EXERCISE OBJECTIVE => Copy out the data exactly, leaving the pictures behind.

(Transcribed page contents)
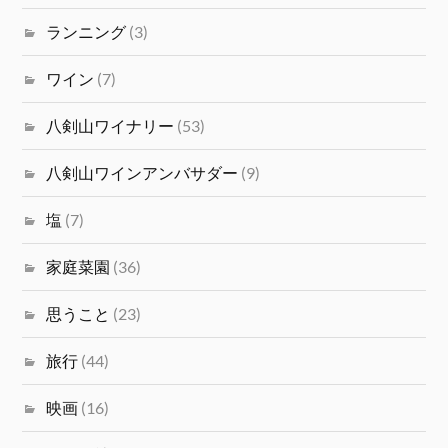
ランニング
(3)
ワイン
(7)
八剣山ワイナリー
(53)
八剣山ワインアンバサダー
(9)
塩
(7)
家庭菜園
(36)
思うこと
(23)
旅行
(44)
映画
(16)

ANSWER TO THIS PROBLEM =>
ランニング
(3)
ワイン
(7)
八剣山ワイナリー
(53)
八剣山ワインアンバサダー
(9)
塩
(7)
家庭菜園
(36)
思うこと
(23)
旅行
(44)
映画
(16)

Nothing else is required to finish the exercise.